Instructions for the task: Read the lines below, and copy any that contain the string "arrange".

The input:
==============================
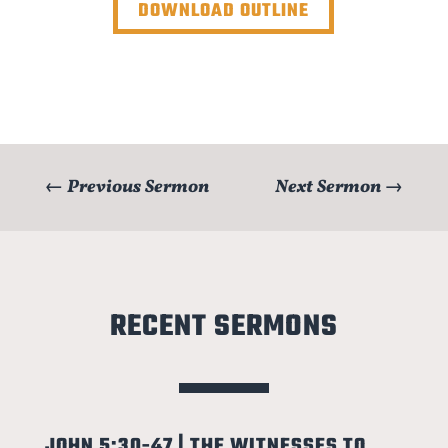
DOWNLOAD OUTLINE
←
Previous Sermon
Next Sermon
→
RECENT SERMONS
JOHN 5:30-47 | THE WITNESSES TO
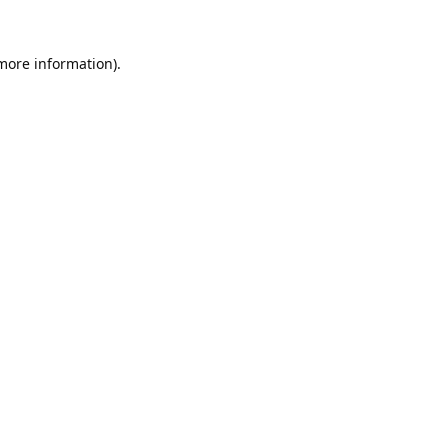
 more information).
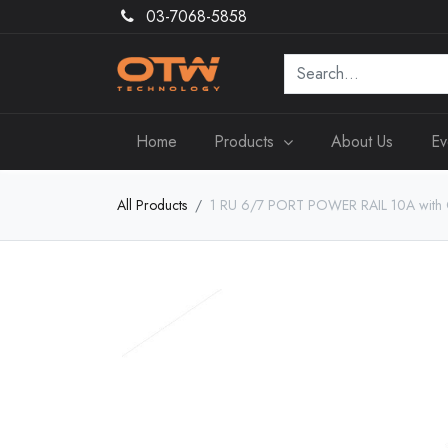
03-7068-5858
Home
Products
About Us
Ev
All Products
1 RU 6/7 PORT POWER RAIL 10A with Ci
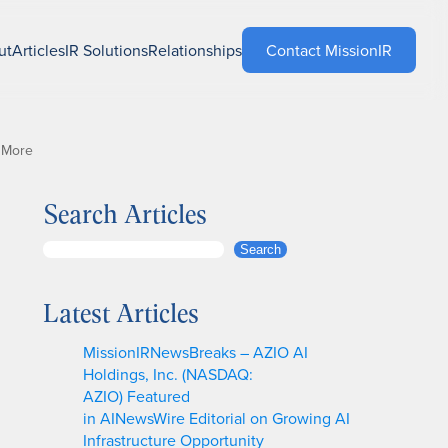
ut
Articles
IR Solutions
Relationships
Contact MissionIR
 More
Search Articles
S
Search
e
a
Latest Articles
r
c
MissionIRNewsBreaks – AZIO AI
h
Holdings, Inc. (NASDAQ:
AZIO) Featured
in AINewsWire Editorial on Growing AI
Infrastructure Opportunity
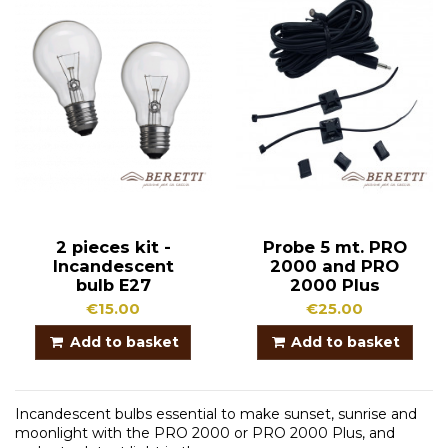
2 pieces kit -
Probe 5 mt. PRO
Incandescent
2000 and PRO
bulb E27
2000 Plus
€15.00
€25.00
Add to basket
Add to basket
Incandescent bulbs essential to make sunset, sunrise and
moonlight with the PRO 2000 or PRO 2000 Plus, and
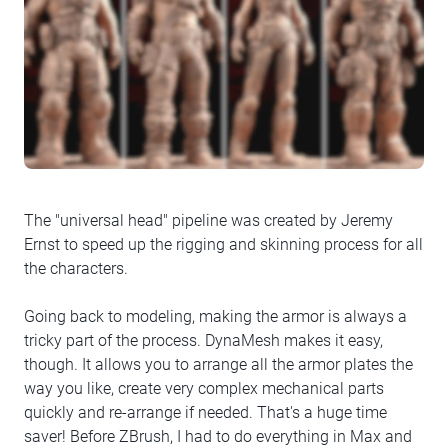
The "universal head" pipeline was created by Jeremy
Ernst to speed up the rigging and skinning process for all
the characters.
Going back to modeling, making the armor is always a
tricky part of the process. DynaMesh makes it easy,
though. It allows you to arrange all the armor plates the
way you like, create very complex mechanical parts
quickly and re-arrange if needed. That's a huge time
saver! Before ZBrush, I had to do everything in Max and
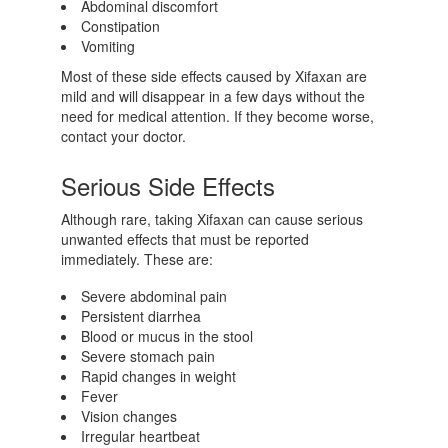
Abdominal discomfort
Constipation
Vomiting
Most of these side effects caused by Xifaxan are
mild and will disappear in a few days without the
need for medical attention. If they become worse,
contact your doctor.
Serious Side Effects
Although rare, taking Xifaxan can cause serious
unwanted effects that must be reported
immediately. These are:
Severe abdominal pain
Persistent diarrhea
Blood or mucus in the stool
Severe stomach pain
Rapid changes in weight
Fever
Vision changes
Irregular heartbeat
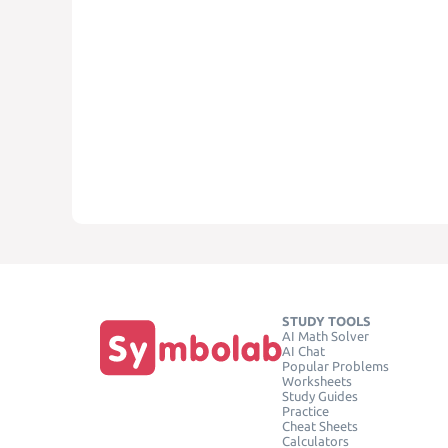
STUDY TOOLS
AI Math Solver
AI Chat
Popular Problems
Worksheets
Study Guides
Practice
Cheat Sheets
Calculators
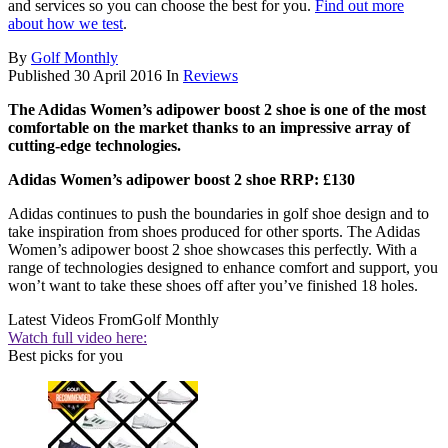
and services so you can choose the best for you.
Find out more
about how we test
.
By
Golf Monthly
Published
30 April 2016
In
Reviews
The Adidas Women’s adipower boost 2 shoe is one of the most
comfortable on the market thanks to an impressive array of
cutting-edge technologies.
Adidas Women’s adipower boost 2 shoe RRP: £130
Adidas continues to push the boundaries in golf shoe design and to
take inspiration from shoes produced for other sports. The Adidas
Women’s adipower boost 2 shoe showcases this perfectly. With a
range of technologies designed to enhance comfort and support, you
won’t want to take these shoes off after you’ve finished 18 holes.
Latest Videos From
Golf Monthly
Watch full video here:
Best picks for you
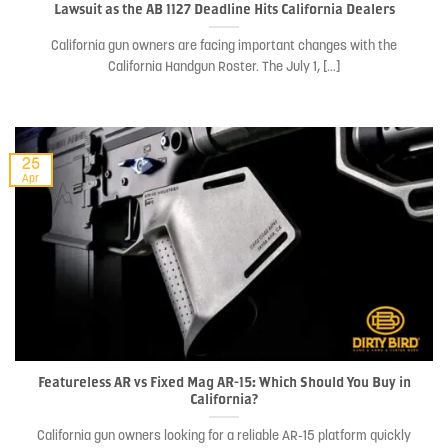
Lawsuit as the AB 1127 Deadline Hits California Dealers
California gun owners are facing important changes with the
California Handgun Roster. The July 1, [...]
25
Apr
Featureless AR vs Fixed Mag AR-15: Which Should You Buy in
California?
California gun owners looking for a reliable AR-15 platform quickly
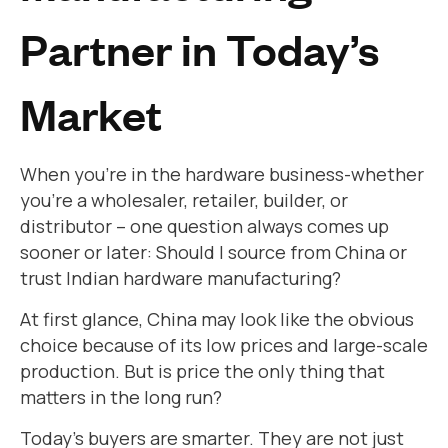
Partner in Today’s
Market
When you’re in the hardware business-whether
you’re a wholesaler, retailer, builder, or
distributor – one question always comes up
sooner or later: Should I source from China or
trust Indian hardware manufacturing?
At first glance, China may look like the obvious
choice because of its low prices and large-scale
production. But is price the only thing that
matters in the long run?
Today’s buyers are smarter. They are not just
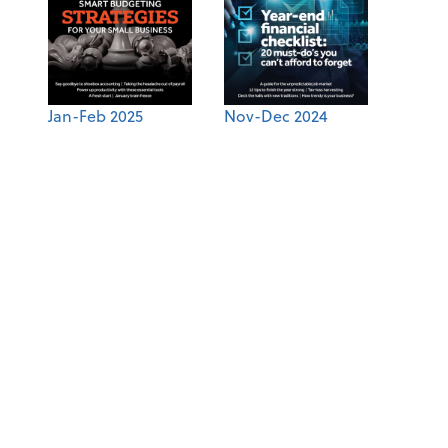
Jan-Feb 2025
Nov-Dec 2024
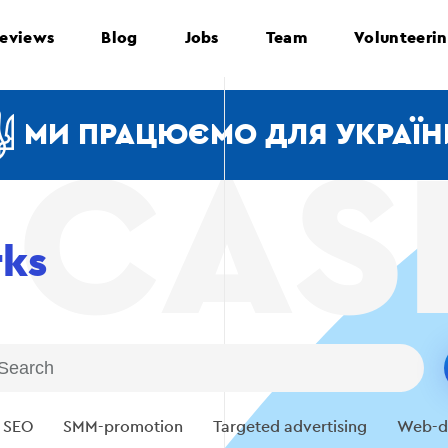
eviews
Blog
Jobs
Team
Volunteeri
МИ ПРАЦЮЄМО ДЛЯ УКРАЇН
rks
SEO
SMM-promotion
Targeted advertising
Web-d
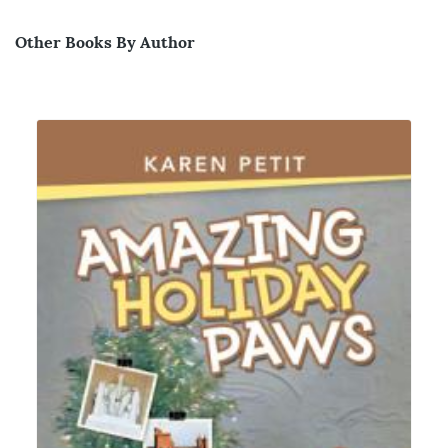
Other Books By Author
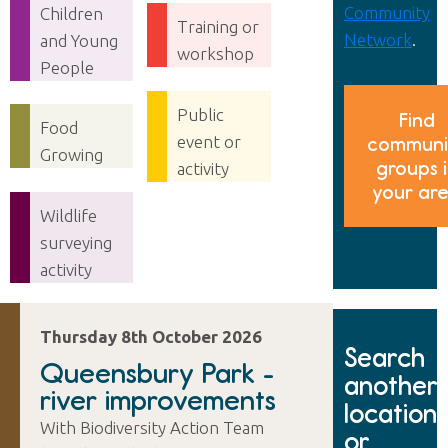
Community
Children
Training or
Network
.
and Young
workshop
People
Public
Find
Food
event or
communi
Growing
groups 
activity
your ar
Wildlife
surveying
activity
Thursday 8th October 2026
Search
Queensbury Park -
another
river improvements
location
With Biodiversity Action Team
or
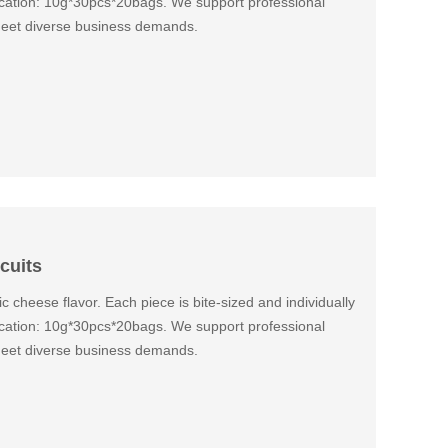
fication: 10g*30pcs*20bags. We support professional
eet diverse business demands.
cuits
ic cheese flavor. Each piece is bite-sized and individually
fication: 10g*30pcs*20bags. We support professional
eet diverse business demands.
==============================
Finished exercise:
though. It allows you to arrange all the armor plates the
quickly and re-arrange if needed. That's a huge time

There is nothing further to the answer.